# [Task to complete]
Set down the lines below exactly as they stand, please. Go from the first through the one containing "of healthcare in".

Data records:
<<<<
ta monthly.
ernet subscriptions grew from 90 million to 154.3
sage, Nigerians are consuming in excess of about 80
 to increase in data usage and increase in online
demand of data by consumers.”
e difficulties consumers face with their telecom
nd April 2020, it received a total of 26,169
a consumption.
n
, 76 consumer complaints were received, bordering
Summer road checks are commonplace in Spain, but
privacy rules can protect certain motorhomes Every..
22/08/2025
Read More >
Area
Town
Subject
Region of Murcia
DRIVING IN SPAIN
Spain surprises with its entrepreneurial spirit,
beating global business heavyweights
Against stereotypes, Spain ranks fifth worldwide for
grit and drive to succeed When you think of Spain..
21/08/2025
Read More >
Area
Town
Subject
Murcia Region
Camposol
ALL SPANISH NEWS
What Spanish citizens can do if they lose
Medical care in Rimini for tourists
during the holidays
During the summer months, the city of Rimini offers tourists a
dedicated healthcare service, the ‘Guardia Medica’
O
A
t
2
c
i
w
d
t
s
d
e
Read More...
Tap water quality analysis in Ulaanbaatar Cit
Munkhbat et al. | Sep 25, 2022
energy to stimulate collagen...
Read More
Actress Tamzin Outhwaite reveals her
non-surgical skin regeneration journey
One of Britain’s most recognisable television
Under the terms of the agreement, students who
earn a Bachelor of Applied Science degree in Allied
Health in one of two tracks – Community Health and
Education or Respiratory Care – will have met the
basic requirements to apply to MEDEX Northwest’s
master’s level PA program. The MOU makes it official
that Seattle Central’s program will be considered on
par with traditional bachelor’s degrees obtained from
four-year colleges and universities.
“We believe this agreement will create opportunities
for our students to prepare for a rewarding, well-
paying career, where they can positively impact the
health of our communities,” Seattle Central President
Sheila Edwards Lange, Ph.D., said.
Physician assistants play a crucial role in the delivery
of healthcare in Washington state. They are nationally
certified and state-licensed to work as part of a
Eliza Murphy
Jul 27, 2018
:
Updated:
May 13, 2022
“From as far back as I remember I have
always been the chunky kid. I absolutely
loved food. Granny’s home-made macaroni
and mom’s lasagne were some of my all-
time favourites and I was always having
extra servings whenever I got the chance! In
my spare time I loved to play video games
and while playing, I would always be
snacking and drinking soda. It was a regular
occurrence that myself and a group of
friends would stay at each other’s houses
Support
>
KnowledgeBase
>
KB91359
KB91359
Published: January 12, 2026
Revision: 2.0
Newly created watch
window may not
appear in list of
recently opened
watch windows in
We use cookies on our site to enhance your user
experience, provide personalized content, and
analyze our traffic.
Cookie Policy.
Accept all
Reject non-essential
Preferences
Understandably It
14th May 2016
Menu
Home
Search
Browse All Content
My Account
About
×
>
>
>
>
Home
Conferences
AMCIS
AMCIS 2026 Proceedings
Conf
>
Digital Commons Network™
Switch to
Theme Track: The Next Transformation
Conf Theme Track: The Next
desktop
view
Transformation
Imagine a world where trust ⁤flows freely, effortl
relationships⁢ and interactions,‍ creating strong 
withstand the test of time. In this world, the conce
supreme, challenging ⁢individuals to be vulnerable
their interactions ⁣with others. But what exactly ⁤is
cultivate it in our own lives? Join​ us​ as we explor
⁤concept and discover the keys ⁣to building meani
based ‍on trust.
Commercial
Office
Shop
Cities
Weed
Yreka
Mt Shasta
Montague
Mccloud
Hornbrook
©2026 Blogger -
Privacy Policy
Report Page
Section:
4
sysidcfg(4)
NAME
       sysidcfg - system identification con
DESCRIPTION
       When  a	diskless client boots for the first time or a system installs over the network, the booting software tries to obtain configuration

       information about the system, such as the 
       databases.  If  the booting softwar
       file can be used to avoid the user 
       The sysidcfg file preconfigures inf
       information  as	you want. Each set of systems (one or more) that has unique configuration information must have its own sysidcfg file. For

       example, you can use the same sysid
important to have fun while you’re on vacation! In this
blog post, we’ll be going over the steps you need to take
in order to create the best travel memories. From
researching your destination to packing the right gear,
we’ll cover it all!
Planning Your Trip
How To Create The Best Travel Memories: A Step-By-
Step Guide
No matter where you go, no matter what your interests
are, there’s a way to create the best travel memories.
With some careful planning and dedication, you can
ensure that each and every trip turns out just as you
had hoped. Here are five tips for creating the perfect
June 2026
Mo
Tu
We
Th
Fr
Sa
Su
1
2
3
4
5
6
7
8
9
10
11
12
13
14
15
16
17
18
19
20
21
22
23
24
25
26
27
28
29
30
>>>>
# [Output]
ta monthly.
ernet subscriptions grew from 90 million to 154.3
sage, Nigerians are consuming in excess of about 80
 to increase in data usage and increase in online
demand of data by consumers.”
e difficulties consumers face with their telecom
nd April 2020, it received a total of 26,169
a consumption.
n
, 76 consumer complaints were received, bordering
Summer road checks are commonplace in Spain, but
privacy rules can protect certain motorhomes Every..
22/08/2025
Read More >
Area
Town
Subject
Region of Murcia
DRIVING IN SPAIN
Spain surprises with its entrepreneurial spirit,
beating global business heavyweights
Against stereotypes, Spain ranks fifth worldwide for
grit and drive to succeed When you think of Spain..
21/08/2025
Read More >
Area
Town
Subject
Murcia Region
Camposol
ALL SPANISH NEWS
What Spanish citizens can do if they lose
Medical care in Rimini for tourists
during the holidays
During the summer months, the city of Rimini offers tourists a
dedicated healthcare service, the ‘Guardia Medica’
O
A
t
2
c
i
w
d
t
s
d
e
Read More...
Tap water quality analysis in Ulaanbaatar Cit
Munkhbat et al. | Sep 25, 2022
energy to stimulate collagen...
Read More
Actress Tamzin Outhwaite reveals her
non-surgical skin regeneration journey
One of Britain’s most recognisable television
Under the terms of the agreement, students who
earn a Bachelor of Applied Science degree in Allied
Health in one of two tracks – Community Health and
Education or Respiratory Care – will have met the
basic requirements to apply to MEDEX Northwest’s
master’s level PA program. The MOU makes it official
that Seattle Central’s program will be considered on
par with traditional bachelor’s degrees obtained from
four-year colleges and universities.
“We believe this agreement will create opportunities
for our students to prepare for a rewarding, well-
paying career, where they can positively impact the
health of our communities,” Seattle Central President
Sheila Edwards Lange, Ph.D., said.
Physician assistants play a crucial role in the delivery
of healthcare in Washington state. They are nationally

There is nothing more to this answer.